● WORK REQUIRED: Go through the data below and return each line where the string "prozradila" occurs.

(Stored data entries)

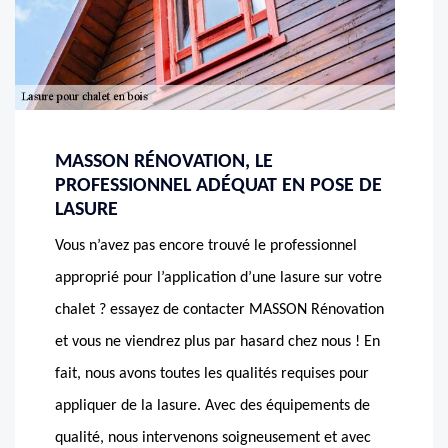
MASSON RÉNOVATION, LE
PROFESSIONNEL ADÉQUAT EN POSE DE
LASURE
Vous n’avez pas encore trouvé le professionnel
approprié pour l’application d’une lasure sur votre
chalet ? essayez de contacter MASSON Rénovation
et vous ne viendrez plus par hasard chez nous ! En
fait, nous avons toutes les qualités requises pour
appliquer de la lasure. Avec des équipements de
qualité, nous intervenons soigneusement et avec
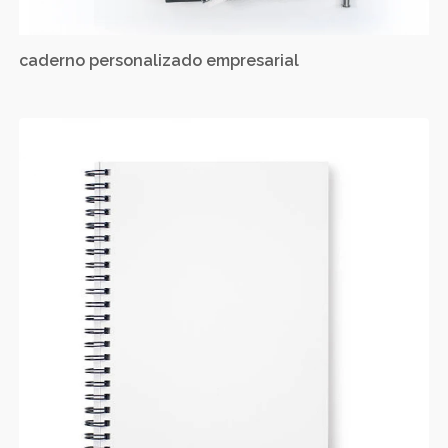
caderno personalizado empresarial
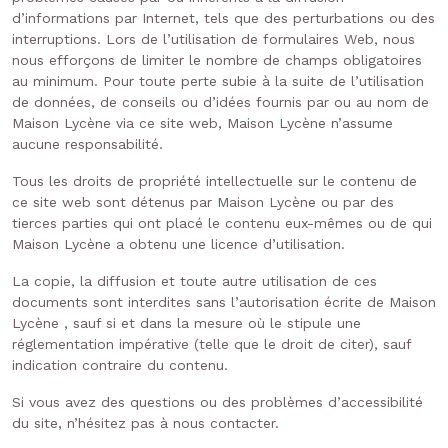
d’informations par Internet, tels que des perturbations ou des
interruptions. Lors de l’utilisation de formulaires Web, nous
nous efforçons de limiter le nombre de champs obligatoires
au minimum. Pour toute perte subie à la suite de l’utilisation
de données, de conseils ou d’idées fournis par ou au nom de
Maison Lycène via ce site web, Maison Lycène n’assume
aucune responsabilité.
Tous les droits de propriété intellectuelle sur le contenu de
ce site web sont détenus par Maison Lycène ou par des
tierces parties qui ont placé le contenu eux-mêmes ou de qui
Maison Lycène a obtenu une licence d’utilisation.
La copie, la diffusion et toute autre utilisation de ces
documents sont interdites sans l’autorisation écrite de Maison
Lycène , sauf si et dans la mesure où le stipule une
réglementation impérative (telle que le droit de citer), sauf
indication contraire du contenu.
Si vous avez des questions ou des problèmes d’accessibilité
du site, n’hésitez pas à nous contacter.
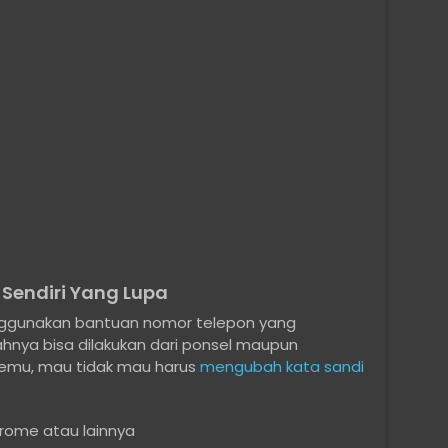
 Sendiri Yang Lupa
menggunakan bantuan nomor telepon yang
hnya bisa dilakukan dari ponsel maupun
etemu, mau tidak mau harus
mengubah kata sandi
hrome atau lainnya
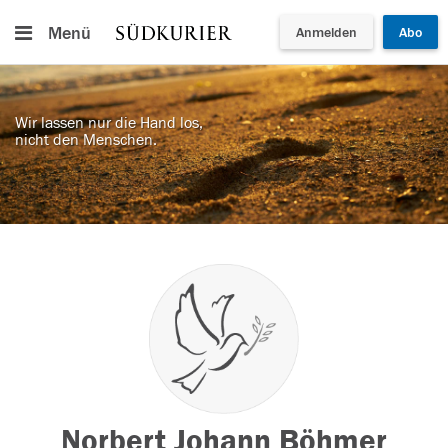
Menü
Anmelden
Abo
Wir lassen nur die Hand los,
nicht den Menschen.
Norbert Johann Böhmer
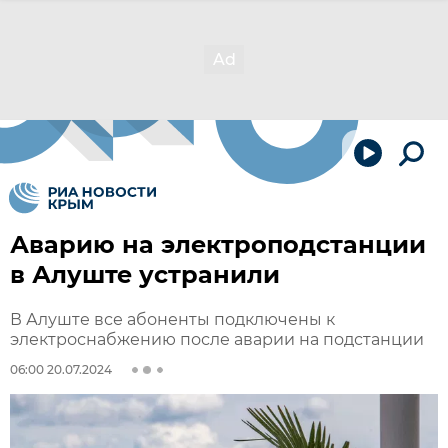
Аварию на электроподстанции
в Алуште устранили
В Алуште все абоненты подключены к
электроснабжению после аварии на подстанции
06:00 20.07.2024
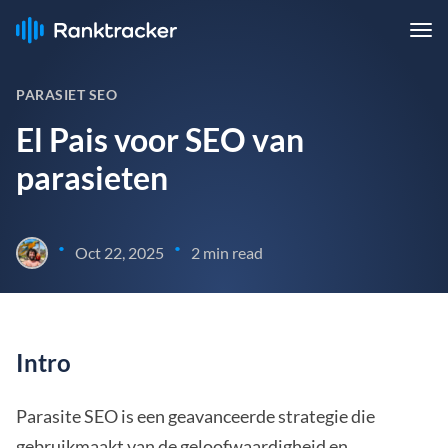
PARASIET SEO
El Pais voor SEO van
parasieten
•
•
Oct 22, 2025
2 min read
Intro
Parasite SEO is een geavanceerde strategie die
gebruikmaakt van de geloofwaardigheid en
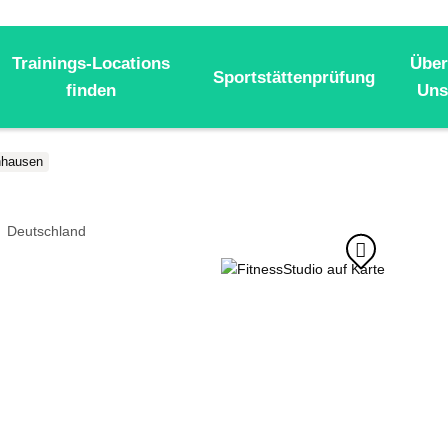
Trainings-Locations
Über
Sportstättenprüfung
finden
Uns
nhausen
Deutschland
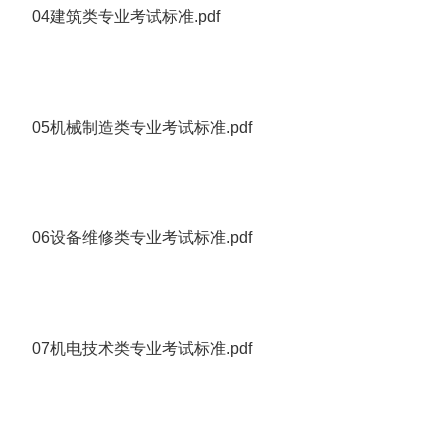
04建筑类专业考试标准.pdf
05机械制造类专业考试标准.pdf
06设备维修类专业考试标准.pdf
07机电技术类专业考试标准.pdf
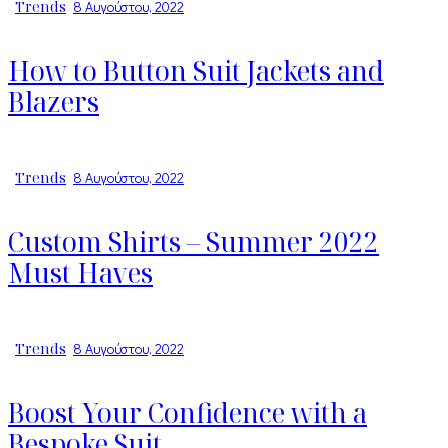
Trends
8 Αυγούστου, 2022
How to Button Suit Jackets and
Blazers
Trends
8 Αυγούστου, 2022
Custom Shirts – Summer 2022
Must Haves
Trends
8 Αυγούστου, 2022
Boost Your Confidence with a
Bespoke Suit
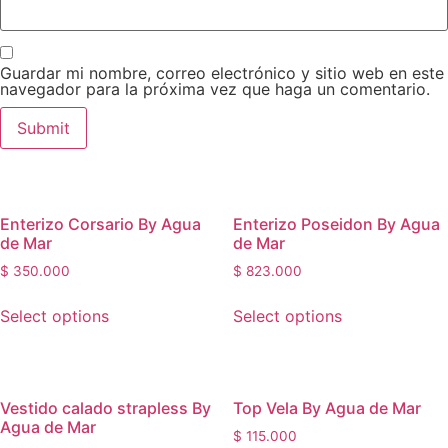
Guardar mi nombre, correo electrónico y sitio web en este
navegador para la próxima vez que haga un comentario.
Enterizo Corsario By Agua
Enterizo Poseidon By Agua
de Mar
de Mar
$
350.000
$
823.000
This
This
Select options
Select options
product
product
has
has
multiple
multiple
variants.
variants.
Vestido calado strapless By
Top Vela By Agua de Mar
The
The
Agua de Mar
$
115.000
options
options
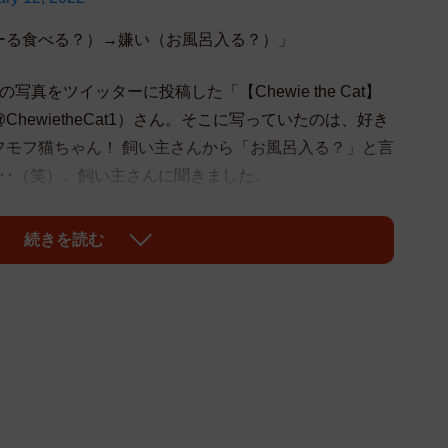
ーる食べる？）→嫌い（お風呂入る？）」
真をツイッターに投稿した「【Chewie the Cat】
ewietheCat1）さん。そこに写っていたのは、好き
フモフ猫ちゃん！ 飼い主さんから「お風呂入る？」と言
･･（笑）。飼い主さんに聞きました。
った人たちから「わかりやすい」などとたくさんのコメ
続きを読む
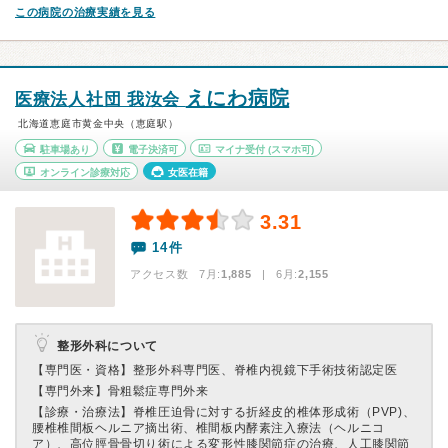
この病院の治療実績を見る
えにわ病院
医療法人社団 我汝会
北海道恵庭市黄金中央（恵庭駅）
駐車場あり
電子決済可
マイナ受付
(スマホ可)
オンライン診療対応
女医在籍
3.31
14件
アクセス数 7月:
1,885
| 6月:
2,155
整形外科について
【専門医・資格】
整形外科専門医、脊椎内視鏡下手術技術認定医
【専門外来】
骨粗鬆症専門外来
【診療・治療法】
脊椎圧迫骨に対する折経皮的椎体形成術（PVP)、
腰椎椎間板ヘルニア摘出術、椎間板内酵素注入療法（ヘルニコ
ア）、高位脛骨骨切り術による変形性膝関節症の治療、人工膝関節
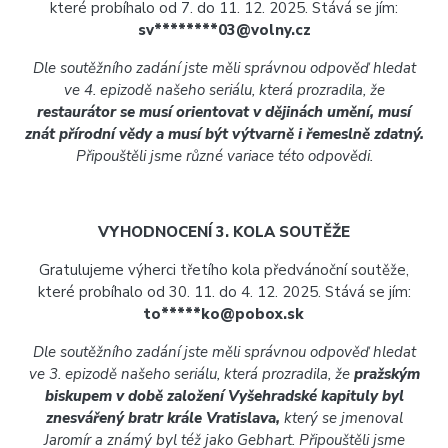
které probíhalo od 7. do 11. 12. 2025. Stává se jím:
sv********03@volny.cz
Dle soutěžního zadání jste měli správnou odpověď hledat
ve 4. epizodě našeho seriálu, která prozradila, že
restaurátor se musí orientovat v dějinách umění, musí
znát přírodní vědy a musí být výtvarně i řemeslně zdatný.
Připouštěli jsme různé variace této odpovědi.
VYHODNOCENÍ 3. KOLA SOUTĚŽE
Gratulujeme výherci třetího kola předvánoční soutěže,
které probíhalo od 30. 11. do 4. 12. 2025. Stává se jím:
to*****ko@pobox.sk
Dle soutěžního zadání jste měli správnou odpověď hledat
ve 3. epizodě našeho seriálu, která prozradila, že
pražským
biskupem v době založení Vyšehradské kapituly byl
znesvářený bratr krále Vratislava,
který se jmenoval
Jaromír a známý byl též jako Gebhart. Připouštěli jsme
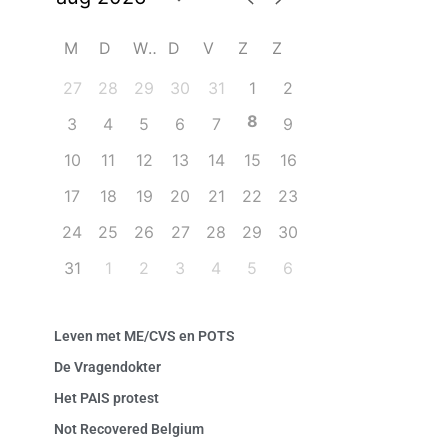
M
D
W
D
V
Z
Z
27
28
29
30
31
1
2
8
3
4
5
6
7
9
10
11
12
13
14
15
16
17
18
19
20
21
22
23
24
25
26
27
28
29
30
31
1
2
3
4
5
6
Leven met ME/CVS en POTS
De Vragendokter
Het PAIS protest
Not Recovered Belgium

● SOLVED EXERCISE:
ve 4. epizodě našeho seriálu, která prozradila, že
ve 3. epizodě našeho seriálu, která prozradila, že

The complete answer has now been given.